REQUIREMENT:
Could you filter the listing for lines with the word "related" and return them?

RECORDS FOR THE TASK:
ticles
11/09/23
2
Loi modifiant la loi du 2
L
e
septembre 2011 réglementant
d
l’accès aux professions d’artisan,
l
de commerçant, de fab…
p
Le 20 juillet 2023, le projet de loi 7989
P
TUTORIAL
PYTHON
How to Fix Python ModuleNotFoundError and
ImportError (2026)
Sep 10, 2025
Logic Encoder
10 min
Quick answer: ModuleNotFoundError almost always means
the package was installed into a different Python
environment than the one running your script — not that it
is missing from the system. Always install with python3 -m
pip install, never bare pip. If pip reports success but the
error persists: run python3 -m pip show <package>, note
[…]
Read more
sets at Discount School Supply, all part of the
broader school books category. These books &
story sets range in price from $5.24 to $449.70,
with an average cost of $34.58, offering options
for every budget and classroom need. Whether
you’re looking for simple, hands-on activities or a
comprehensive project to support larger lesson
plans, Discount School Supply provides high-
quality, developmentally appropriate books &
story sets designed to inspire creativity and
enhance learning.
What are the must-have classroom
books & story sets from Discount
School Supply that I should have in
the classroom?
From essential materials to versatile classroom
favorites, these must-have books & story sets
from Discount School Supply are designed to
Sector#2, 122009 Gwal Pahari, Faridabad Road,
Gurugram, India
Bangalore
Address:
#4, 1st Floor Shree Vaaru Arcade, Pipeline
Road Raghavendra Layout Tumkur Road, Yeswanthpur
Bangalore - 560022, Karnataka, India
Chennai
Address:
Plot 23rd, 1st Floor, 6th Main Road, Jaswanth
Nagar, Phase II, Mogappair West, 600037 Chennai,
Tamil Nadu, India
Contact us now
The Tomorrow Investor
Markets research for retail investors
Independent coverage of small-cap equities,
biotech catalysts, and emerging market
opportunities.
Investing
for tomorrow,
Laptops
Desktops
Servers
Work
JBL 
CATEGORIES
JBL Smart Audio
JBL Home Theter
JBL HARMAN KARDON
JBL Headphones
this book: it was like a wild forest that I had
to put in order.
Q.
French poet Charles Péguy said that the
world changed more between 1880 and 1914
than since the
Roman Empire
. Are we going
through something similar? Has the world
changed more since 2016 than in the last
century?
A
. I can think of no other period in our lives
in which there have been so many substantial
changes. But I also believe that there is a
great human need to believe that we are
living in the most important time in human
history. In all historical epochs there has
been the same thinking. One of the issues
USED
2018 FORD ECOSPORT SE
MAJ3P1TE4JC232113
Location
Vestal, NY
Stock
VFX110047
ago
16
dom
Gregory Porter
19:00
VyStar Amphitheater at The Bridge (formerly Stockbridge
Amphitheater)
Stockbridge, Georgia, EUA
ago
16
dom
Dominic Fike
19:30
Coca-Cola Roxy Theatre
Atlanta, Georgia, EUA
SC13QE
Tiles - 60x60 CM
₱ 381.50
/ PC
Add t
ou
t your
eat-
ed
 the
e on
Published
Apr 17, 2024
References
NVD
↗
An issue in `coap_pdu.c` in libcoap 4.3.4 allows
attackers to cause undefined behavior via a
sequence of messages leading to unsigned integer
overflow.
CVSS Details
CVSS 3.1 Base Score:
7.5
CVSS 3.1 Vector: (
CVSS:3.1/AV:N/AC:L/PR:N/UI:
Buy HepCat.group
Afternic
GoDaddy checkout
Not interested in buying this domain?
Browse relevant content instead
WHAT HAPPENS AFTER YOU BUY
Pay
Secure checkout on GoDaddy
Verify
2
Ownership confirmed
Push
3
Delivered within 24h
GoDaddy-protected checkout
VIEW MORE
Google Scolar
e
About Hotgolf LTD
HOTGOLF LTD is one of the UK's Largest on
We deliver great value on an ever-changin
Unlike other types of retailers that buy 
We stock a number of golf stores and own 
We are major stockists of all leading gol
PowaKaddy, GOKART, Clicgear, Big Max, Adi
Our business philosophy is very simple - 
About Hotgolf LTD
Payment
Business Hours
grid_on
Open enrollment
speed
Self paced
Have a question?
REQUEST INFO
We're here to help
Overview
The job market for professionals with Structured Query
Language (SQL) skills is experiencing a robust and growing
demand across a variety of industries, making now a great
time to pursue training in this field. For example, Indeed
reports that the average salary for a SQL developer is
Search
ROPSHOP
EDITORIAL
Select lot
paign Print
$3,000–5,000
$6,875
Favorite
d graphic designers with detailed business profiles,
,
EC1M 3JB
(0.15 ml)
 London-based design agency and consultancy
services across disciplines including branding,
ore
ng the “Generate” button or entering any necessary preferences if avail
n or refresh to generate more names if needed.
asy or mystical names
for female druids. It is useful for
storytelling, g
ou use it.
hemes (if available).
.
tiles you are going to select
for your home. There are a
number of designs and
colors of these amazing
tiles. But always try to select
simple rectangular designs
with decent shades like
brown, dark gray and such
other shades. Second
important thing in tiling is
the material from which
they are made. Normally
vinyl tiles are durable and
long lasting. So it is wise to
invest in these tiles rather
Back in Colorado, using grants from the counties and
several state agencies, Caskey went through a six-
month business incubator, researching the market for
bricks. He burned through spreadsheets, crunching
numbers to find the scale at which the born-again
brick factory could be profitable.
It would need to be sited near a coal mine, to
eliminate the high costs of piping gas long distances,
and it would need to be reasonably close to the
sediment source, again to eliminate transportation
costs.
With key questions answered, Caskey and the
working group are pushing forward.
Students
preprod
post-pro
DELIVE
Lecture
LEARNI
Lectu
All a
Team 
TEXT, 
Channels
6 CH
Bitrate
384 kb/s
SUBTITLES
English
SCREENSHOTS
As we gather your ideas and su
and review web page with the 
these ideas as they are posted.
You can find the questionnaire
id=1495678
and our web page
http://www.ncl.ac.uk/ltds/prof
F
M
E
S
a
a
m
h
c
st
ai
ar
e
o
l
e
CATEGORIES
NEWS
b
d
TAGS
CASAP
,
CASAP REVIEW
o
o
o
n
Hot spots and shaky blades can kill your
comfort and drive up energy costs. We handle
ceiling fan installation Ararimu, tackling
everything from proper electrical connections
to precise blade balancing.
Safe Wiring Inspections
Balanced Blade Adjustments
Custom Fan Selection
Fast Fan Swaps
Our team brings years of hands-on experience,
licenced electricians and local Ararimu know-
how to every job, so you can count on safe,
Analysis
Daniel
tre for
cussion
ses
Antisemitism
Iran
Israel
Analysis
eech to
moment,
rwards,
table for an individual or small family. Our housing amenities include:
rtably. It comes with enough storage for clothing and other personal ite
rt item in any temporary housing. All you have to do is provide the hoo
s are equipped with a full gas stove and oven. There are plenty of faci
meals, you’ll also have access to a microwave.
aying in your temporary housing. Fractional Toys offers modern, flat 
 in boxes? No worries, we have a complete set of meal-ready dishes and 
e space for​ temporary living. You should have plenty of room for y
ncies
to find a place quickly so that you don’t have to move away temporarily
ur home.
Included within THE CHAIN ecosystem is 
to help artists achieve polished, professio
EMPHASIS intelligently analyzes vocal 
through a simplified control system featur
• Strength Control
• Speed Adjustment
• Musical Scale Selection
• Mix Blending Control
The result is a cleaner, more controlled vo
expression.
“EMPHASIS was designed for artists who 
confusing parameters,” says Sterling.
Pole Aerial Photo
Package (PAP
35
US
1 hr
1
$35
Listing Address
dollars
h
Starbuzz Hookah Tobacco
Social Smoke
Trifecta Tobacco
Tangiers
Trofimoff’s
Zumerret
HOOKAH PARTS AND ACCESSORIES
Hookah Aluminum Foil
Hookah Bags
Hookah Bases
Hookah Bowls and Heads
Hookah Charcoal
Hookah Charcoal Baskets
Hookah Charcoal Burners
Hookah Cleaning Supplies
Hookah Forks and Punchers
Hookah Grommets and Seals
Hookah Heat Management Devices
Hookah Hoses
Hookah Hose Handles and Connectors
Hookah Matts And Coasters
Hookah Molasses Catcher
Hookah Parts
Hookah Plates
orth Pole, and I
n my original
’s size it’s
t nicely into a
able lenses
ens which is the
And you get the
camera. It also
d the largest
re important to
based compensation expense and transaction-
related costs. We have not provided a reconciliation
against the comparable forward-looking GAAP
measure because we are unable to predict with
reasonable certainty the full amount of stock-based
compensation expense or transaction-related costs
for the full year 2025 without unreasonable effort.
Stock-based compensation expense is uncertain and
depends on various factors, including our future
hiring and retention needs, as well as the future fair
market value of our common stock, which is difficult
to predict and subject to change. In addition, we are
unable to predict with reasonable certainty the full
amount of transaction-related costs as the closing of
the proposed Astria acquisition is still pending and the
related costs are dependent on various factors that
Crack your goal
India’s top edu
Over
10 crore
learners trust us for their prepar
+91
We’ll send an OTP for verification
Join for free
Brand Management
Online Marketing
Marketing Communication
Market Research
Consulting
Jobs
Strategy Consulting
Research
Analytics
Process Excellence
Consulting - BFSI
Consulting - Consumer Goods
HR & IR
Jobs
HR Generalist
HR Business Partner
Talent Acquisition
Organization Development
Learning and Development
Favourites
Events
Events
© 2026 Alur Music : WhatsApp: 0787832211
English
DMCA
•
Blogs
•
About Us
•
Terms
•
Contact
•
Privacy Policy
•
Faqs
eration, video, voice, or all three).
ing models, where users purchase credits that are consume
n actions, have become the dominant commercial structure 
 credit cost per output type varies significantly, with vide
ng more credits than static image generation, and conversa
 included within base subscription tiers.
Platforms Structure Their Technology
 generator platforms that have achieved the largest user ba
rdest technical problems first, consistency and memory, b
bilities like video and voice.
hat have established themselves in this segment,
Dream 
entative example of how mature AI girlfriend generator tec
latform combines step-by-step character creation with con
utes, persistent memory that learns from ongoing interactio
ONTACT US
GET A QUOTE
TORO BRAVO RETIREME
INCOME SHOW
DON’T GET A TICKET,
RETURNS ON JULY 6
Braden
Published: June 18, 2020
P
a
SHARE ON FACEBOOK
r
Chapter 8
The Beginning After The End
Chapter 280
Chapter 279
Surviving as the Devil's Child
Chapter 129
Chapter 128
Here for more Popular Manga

TASK RESULT:
related costs. We have not provided a reconciliation
compensation expense or transaction-related costs
amount of transaction-related costs as the closing of
related costs are dependent on various factors that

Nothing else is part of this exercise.